• TASK DIRECTIONS: Read the records below and report each line in which "cùng" occurs.

Saved entries:
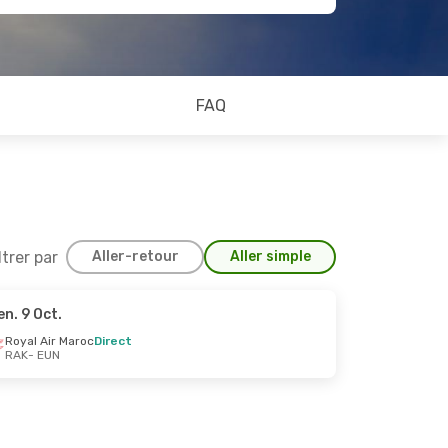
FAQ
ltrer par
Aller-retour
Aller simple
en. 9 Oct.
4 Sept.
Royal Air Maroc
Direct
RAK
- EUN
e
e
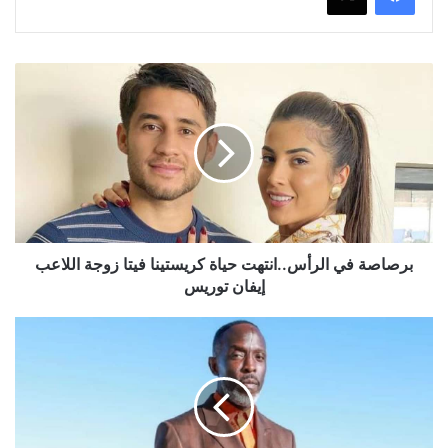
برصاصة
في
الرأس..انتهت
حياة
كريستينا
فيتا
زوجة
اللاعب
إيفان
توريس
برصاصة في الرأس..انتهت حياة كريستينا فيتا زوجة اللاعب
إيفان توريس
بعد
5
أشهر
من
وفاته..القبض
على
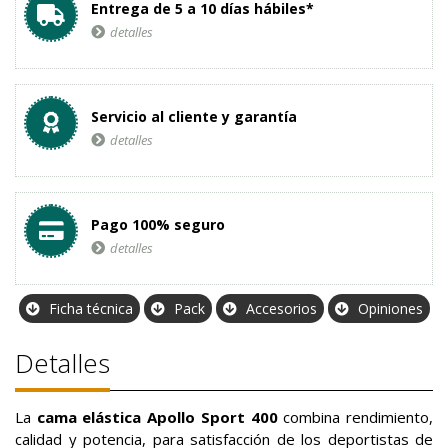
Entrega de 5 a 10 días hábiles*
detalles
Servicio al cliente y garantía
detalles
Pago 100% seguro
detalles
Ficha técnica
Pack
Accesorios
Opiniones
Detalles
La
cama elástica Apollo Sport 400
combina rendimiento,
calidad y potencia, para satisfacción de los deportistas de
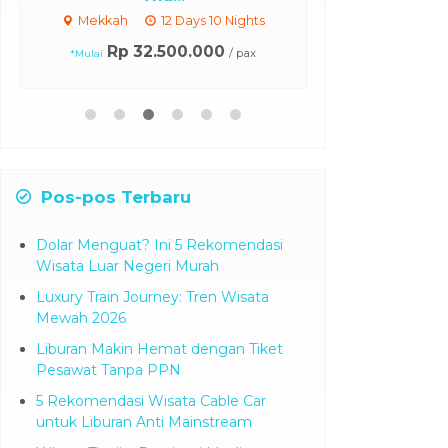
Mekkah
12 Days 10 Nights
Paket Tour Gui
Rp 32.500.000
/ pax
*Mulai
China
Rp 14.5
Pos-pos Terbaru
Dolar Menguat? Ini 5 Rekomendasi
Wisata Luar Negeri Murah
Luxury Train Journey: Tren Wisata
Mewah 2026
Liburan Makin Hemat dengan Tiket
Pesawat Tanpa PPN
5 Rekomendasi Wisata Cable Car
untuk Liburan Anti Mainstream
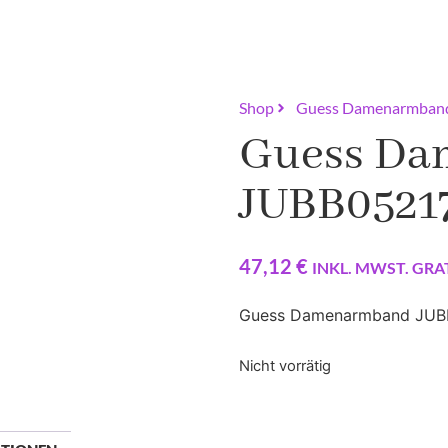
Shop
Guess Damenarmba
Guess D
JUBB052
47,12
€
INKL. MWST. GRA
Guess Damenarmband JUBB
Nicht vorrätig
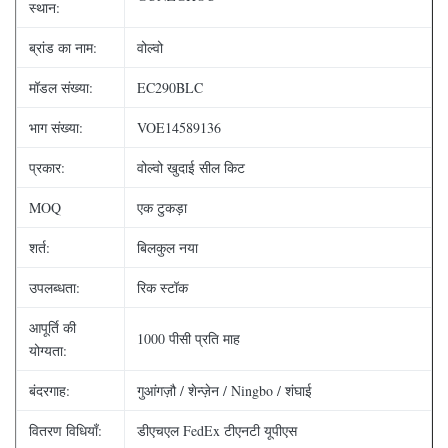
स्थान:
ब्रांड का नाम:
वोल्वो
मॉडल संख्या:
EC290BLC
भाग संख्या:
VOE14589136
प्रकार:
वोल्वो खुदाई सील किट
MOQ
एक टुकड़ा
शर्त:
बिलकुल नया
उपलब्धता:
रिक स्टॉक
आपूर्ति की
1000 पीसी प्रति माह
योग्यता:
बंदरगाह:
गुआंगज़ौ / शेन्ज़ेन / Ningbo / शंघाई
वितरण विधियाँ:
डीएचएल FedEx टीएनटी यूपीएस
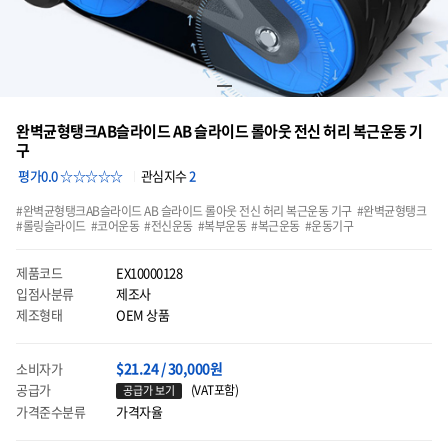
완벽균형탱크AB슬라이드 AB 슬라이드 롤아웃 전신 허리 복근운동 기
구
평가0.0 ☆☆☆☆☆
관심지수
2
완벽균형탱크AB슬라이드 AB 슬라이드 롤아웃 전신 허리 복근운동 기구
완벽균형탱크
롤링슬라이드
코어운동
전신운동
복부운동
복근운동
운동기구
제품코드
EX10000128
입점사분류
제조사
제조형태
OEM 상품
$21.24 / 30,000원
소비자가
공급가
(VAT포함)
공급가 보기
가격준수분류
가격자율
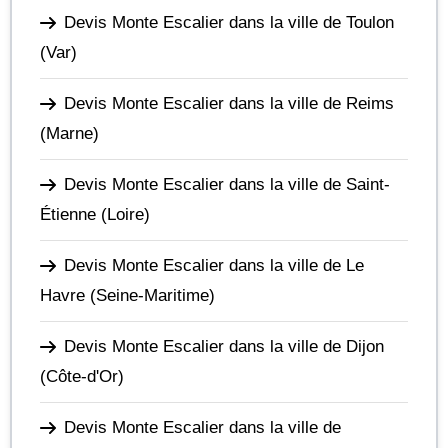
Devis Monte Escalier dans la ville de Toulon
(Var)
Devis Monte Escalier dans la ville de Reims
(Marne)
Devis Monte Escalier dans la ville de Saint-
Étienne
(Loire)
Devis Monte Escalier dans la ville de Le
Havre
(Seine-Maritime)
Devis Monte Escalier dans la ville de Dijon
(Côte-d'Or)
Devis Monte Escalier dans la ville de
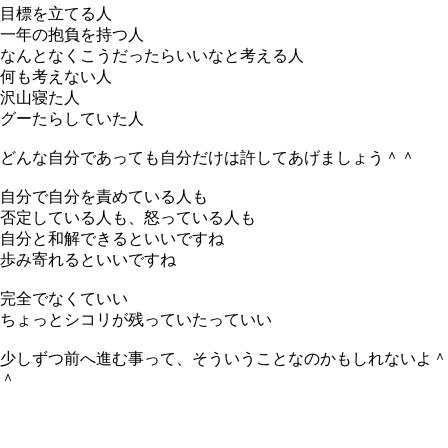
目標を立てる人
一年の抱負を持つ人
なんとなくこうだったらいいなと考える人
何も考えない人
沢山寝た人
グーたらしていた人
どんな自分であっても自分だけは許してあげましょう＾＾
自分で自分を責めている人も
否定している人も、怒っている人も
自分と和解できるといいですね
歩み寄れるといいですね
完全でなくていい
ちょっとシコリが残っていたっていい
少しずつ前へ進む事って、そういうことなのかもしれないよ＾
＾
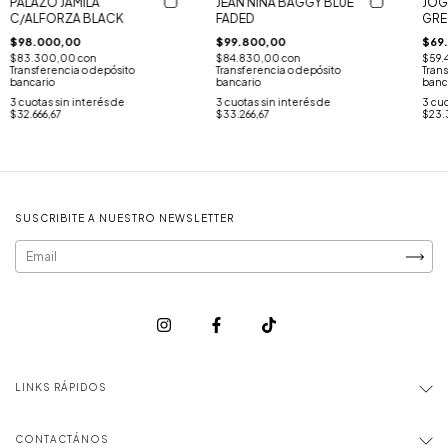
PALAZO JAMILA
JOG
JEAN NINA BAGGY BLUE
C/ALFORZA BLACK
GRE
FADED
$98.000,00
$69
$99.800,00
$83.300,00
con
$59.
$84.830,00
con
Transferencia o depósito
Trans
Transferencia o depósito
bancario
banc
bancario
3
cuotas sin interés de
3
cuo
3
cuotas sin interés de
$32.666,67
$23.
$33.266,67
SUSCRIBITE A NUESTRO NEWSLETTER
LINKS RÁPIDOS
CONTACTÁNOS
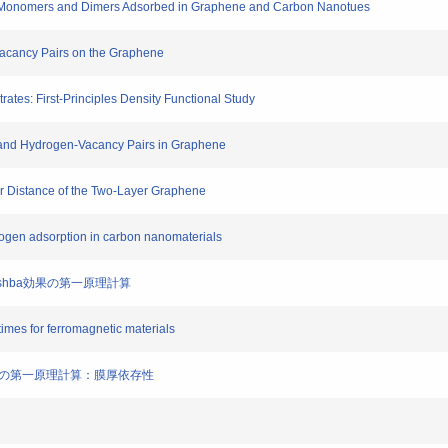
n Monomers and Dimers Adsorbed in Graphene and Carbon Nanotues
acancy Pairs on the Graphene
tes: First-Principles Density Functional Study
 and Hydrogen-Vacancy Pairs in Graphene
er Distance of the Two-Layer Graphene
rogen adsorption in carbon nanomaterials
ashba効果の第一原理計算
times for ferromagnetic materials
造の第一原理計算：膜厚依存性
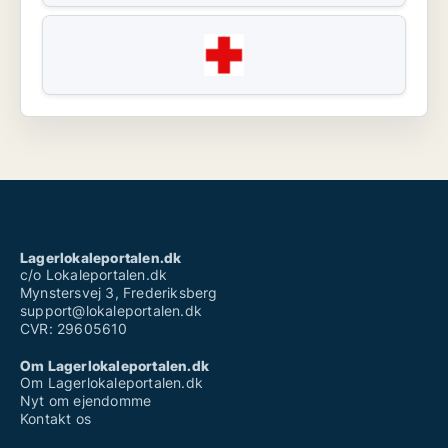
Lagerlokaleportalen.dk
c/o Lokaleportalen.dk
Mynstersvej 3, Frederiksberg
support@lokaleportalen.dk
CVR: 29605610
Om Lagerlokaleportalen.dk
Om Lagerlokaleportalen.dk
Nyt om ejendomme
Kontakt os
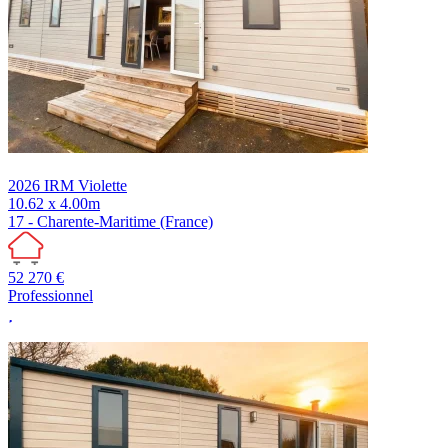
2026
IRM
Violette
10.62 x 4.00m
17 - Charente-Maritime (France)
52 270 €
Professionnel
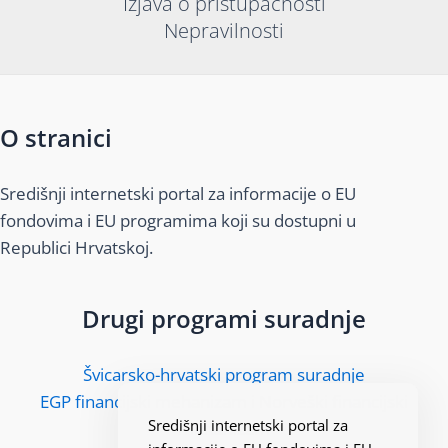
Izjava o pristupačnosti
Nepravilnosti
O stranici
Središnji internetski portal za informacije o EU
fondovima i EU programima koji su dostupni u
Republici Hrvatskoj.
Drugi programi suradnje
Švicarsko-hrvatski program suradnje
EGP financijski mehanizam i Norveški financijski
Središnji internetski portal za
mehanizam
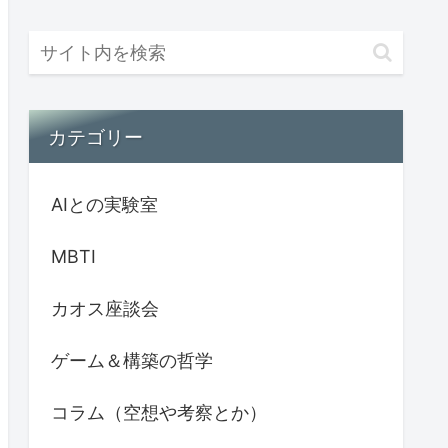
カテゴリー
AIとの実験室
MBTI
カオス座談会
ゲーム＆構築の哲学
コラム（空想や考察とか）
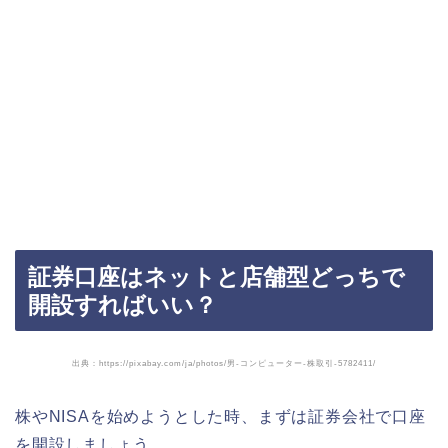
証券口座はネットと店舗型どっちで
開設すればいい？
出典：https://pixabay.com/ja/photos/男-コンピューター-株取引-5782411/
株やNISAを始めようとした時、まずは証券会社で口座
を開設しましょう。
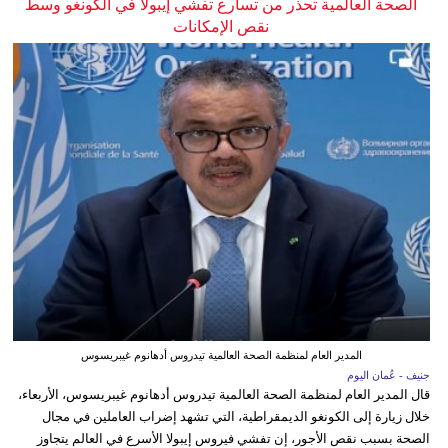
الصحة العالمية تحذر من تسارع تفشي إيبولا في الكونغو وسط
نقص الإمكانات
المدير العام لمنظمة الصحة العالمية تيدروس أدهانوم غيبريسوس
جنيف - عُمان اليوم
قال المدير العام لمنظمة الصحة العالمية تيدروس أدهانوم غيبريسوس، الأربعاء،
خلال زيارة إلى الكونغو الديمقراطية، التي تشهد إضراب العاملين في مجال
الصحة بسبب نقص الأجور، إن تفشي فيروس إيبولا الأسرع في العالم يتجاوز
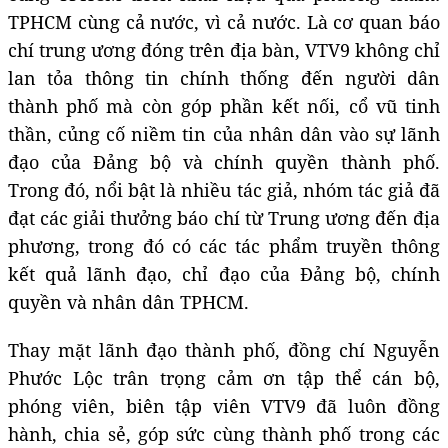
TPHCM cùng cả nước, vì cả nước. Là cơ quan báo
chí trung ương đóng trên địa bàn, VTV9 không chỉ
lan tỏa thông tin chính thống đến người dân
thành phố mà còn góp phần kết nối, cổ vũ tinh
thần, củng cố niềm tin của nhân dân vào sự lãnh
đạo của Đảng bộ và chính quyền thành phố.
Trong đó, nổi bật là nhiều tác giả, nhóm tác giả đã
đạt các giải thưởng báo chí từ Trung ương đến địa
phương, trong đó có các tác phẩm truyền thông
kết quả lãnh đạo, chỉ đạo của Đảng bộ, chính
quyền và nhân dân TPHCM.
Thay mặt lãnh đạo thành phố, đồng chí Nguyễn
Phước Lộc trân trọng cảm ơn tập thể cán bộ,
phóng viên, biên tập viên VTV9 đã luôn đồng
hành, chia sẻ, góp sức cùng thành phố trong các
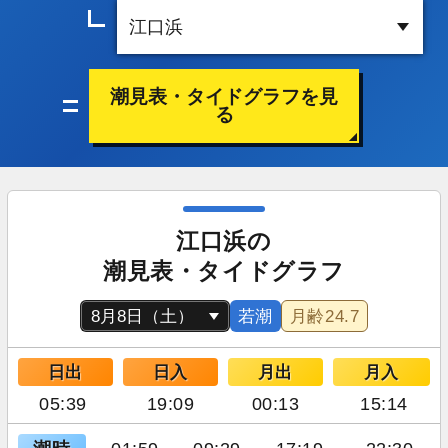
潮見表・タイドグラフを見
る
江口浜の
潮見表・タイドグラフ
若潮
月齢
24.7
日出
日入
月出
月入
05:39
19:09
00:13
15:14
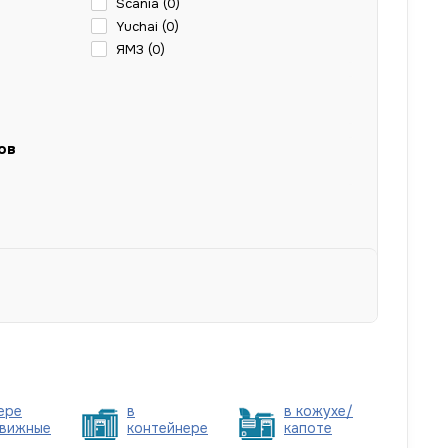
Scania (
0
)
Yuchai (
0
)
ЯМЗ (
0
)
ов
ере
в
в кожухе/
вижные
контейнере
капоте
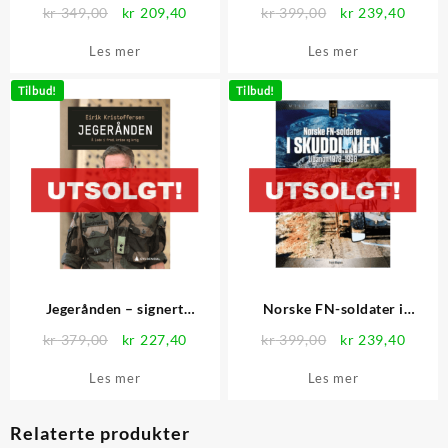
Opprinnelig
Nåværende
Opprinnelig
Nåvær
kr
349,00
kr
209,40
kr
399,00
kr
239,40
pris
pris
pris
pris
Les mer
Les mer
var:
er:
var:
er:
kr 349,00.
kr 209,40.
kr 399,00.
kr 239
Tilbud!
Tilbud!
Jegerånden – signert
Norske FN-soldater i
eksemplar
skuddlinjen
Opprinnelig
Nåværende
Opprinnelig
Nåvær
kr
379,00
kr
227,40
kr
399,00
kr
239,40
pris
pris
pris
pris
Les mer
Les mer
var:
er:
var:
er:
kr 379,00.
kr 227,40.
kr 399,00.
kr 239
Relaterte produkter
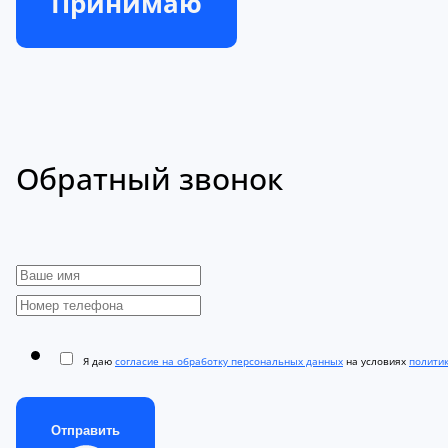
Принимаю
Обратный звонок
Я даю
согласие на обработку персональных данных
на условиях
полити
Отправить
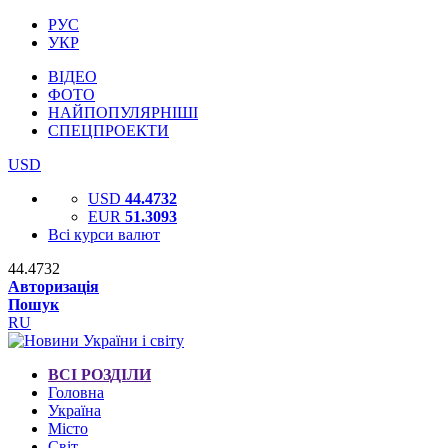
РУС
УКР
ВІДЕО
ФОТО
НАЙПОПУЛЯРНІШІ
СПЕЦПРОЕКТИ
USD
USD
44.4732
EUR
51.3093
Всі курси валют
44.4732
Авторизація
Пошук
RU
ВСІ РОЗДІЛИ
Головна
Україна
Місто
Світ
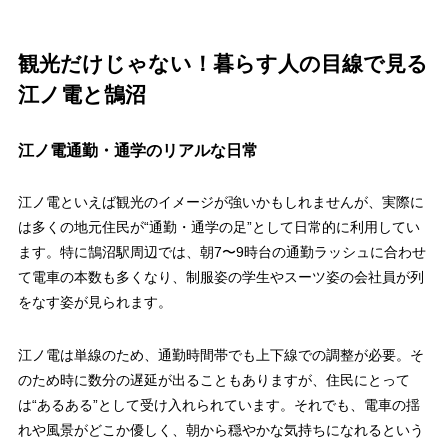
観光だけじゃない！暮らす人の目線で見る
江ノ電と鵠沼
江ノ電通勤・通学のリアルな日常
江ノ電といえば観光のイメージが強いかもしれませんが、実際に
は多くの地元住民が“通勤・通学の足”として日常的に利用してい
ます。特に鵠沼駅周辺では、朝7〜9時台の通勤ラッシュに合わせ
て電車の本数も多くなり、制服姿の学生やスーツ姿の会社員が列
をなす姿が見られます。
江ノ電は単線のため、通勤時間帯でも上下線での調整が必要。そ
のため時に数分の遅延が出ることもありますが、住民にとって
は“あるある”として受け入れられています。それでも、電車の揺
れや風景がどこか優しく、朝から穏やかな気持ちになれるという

• WRITTEN RESPONSE:
TPHCM cùng cả nước, vì cả nước. Là cơ quan báo
hành, chia sẻ, góp sức cùng thành phố trong các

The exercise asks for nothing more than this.